● Exercise brief: Filter the entries for the word "Lace". Copy each line that has it.

● Listed entries:

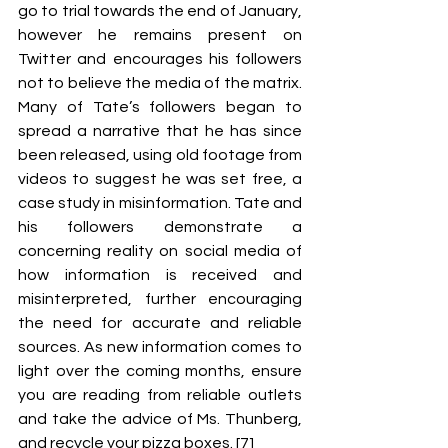
go to trial towards the end of January, 
however he remains present on 
Twitter and encourages his followers 
not to believe the media of the matrix. 
Many of Tate’s followers began to 
spread a narrative that he has since 
been released, using old footage from 
videos to suggest he was set free, a 
case study in misinformation. Tate and 
his followers demonstrate a 
concerning reality on social media of 
how information is received and 
misinterpreted, further encouraging 
the need for accurate and reliable 
sources. As new information comes to 
light over the coming months, ensure 
you are reading from reliable outlets 
and take the advice of Ms. Thunberg, 
and recycle your pizza boxes. [7]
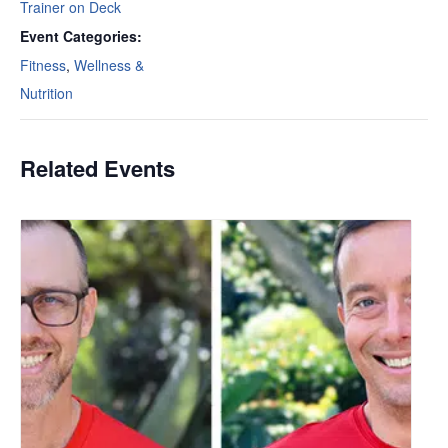
Trainer on Deck
Event Categories:
Fitness
,
Wellness &
Nutrition
Related Events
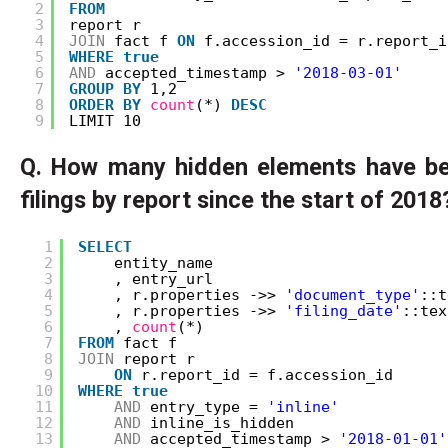
2
FROM
3
report r
4
JOIN
fact f 
ON
f.accession_id = r.report_i
5
WHERE
true
6
AND
accepted_timestamp > 
'2018-03-01'
7
GROUP
BY
1,2
8
ORDER
BY
count
(*) 
DESC
9
LIMIT 10
Q. How many hidden elements have ben
filings by report since the start of 2018
1
SELECT
2
entity_name
3
, entry_url
4
, r.properties ->> 
'document_type'
::t
5
, r.properties ->> 
'filing_date'
::tex
6
, 
count
(*) 
7
FROM
fact f
8
JOIN
report r
9
ON
r.report_id = f.accession_id
10
WHERE
true
11
AND
entry_type = 
'inline'
12
AND
inline_is_hidden
13
AND
accepted_timestamp > 
'2018-01-01'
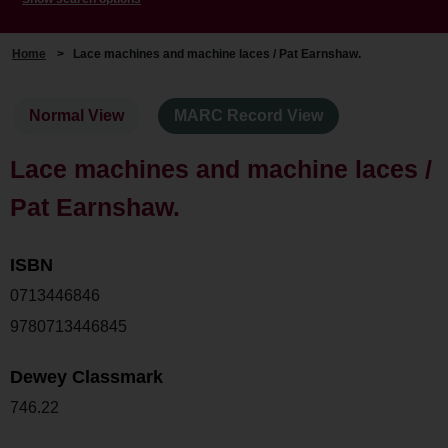
Home
>
Lace machines and machine laces / Pat Earnshaw.
Normal View
MARC Record View
Lace machines and machine laces /
Pat Earnshaw.
ISBN
0713446846
9780713446845
Dewey Classmark
746.22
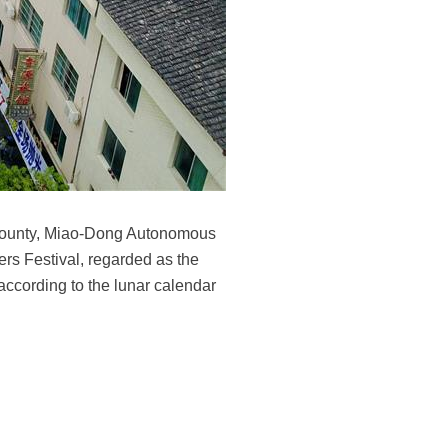
g County, Miao-Dong Autonomous
rs Festival, regarded as the
 according to the lunar calendar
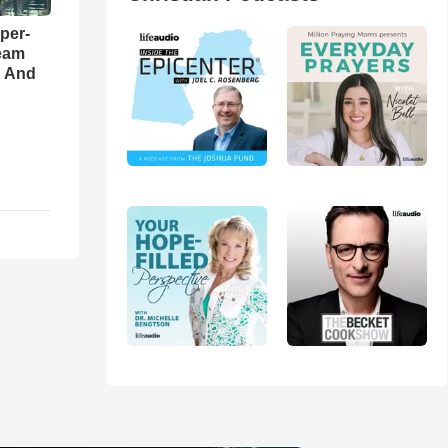
per-
eam
d And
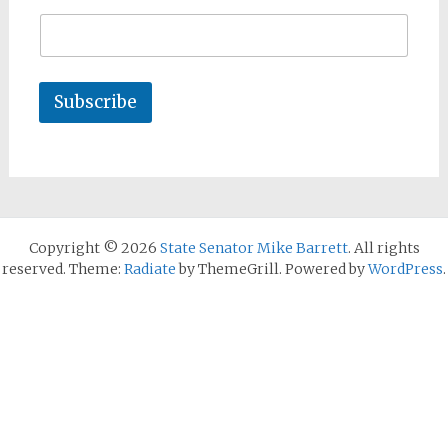
Subscribe
Copyright © 2026
State Senator Mike Barrett
. All rights
reserved. Theme:
Radiate
by ThemeGrill. Powered by
WordPress
.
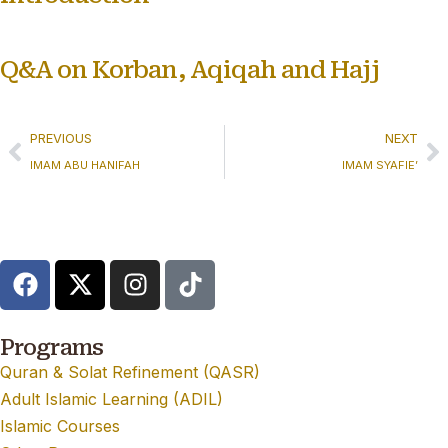
Q&A on Korban, Aqiqah and Hajj
PREVIOUS
NEXT
IMAM ABU HANIFAH
IMAM SYAFIE’
Programs
Quran & Solat Refinement (QASR)
Adult Islamic Learning (ADIL)
Islamic Courses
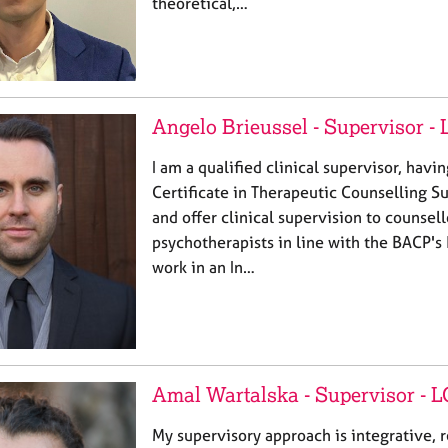
theoretical,…
Angelo Brieussel - Supervisor -
I am a qualified clinical supervisor, hav
Certificate in Therapeutic Counselling S
and offer clinical supervision to counsel
psychotherapists in line with the BACP's 
work in an In…
Amal Wartalska - Supervisor -
My supervisory approach is integrative, r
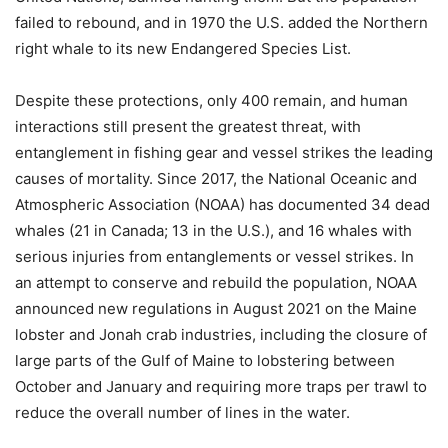
failed to rebound, and in 1970 the U.S. added the Northern
right whale to its new Endangered Species List.
Despite these protections, only 400 remain, and human
interactions still present the greatest threat, with
entanglement in fishing gear and vessel strikes the leading
causes of mortality. Since 2017, the National Oceanic and
Atmospheric Association (NOAA) has documented 34 dead
whales (21 in Canada; 13 in the U.S.), and 16 whales with
serious injuries from entanglements or vessel strikes. In
an attempt to conserve and rebuild the population, NOAA
announced new regulations in August 2021 on the Maine
lobster and Jonah crab industries, including the closure of
large parts of the Gulf of Maine to lobstering between
October and January and requiring more traps per trawl to
reduce the overall number of lines in the water.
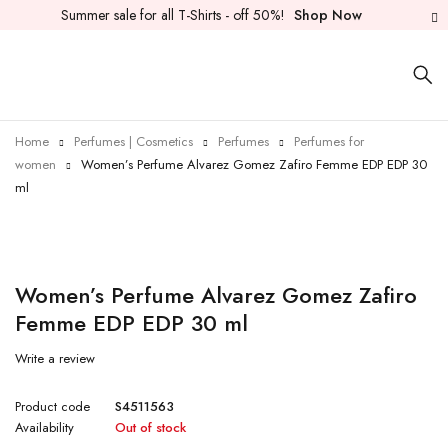
Summer sale for all T-Shirts - off 50%!
Shop Now
Home
Perfumes | Cosmetics
Perfumes
Perfumes for
women
Women’s Perfume Alvarez Gomez Zafiro Femme EDP EDP 30
ml
Sold out
Women’s Perfume Alvarez Gomez Zafiro
Femme EDP EDP 30 ml
Write a review
Product code
S4511563
Availability
Out of stock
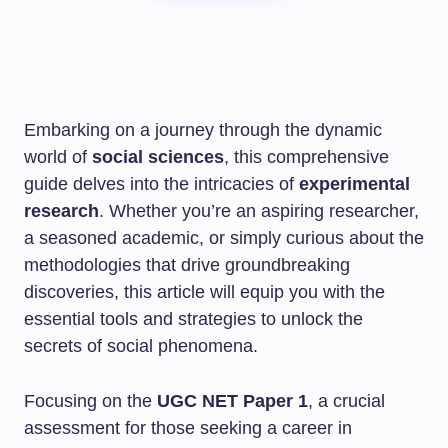
Embarking on a journey through the dynamic
world of
social sciences
, this comprehensive
guide delves into the intricacies of
experimental
research
. Whether you’re an aspiring researcher,
a seasoned academic, or simply curious about the
methodologies that drive groundbreaking
discoveries, this article will equip you with the
essential tools and strategies to unlock the
secrets of social phenomena.
Focusing on the
UGC NET Paper 1
, a crucial
assessment for those seeking a career in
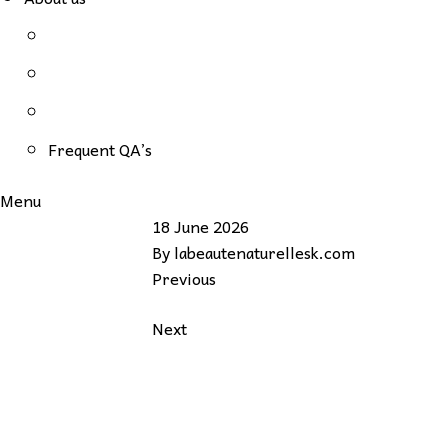
Frequent QA’s
Menu
18 June 2026
By
labeautenaturellesk.com
Previous
Next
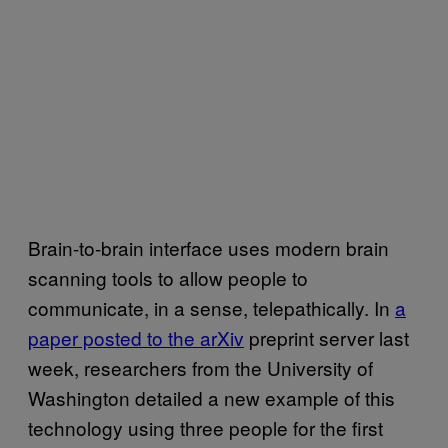
Brain-to-brain interface uses modern brain
scanning tools to allow people to
communicate, in a sense, telepathically. In
a
paper posted to the arXiv
preprint server last
week, researchers from the University of
Washington detailed a new example of this
technology using three people for the first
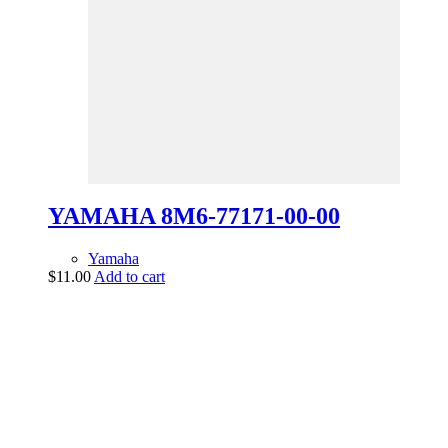
YAMAHA 8M6-77171-00-00
Yamaha
$
11.00
Add to cart
vintage dirt and
trail motorcycles
Phone:
(949) 370-5239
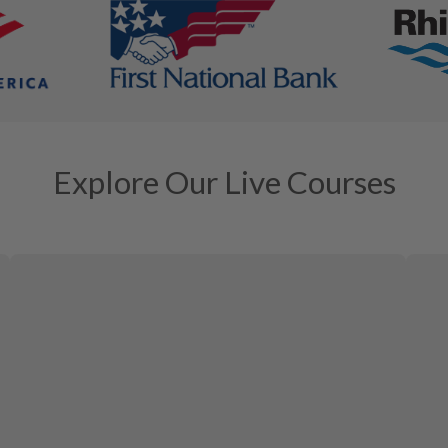
Explore Our Live Courses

● Problem solution:
Lace machines and machine laces / Pat Earnshaw.
Lace machines and machine laces /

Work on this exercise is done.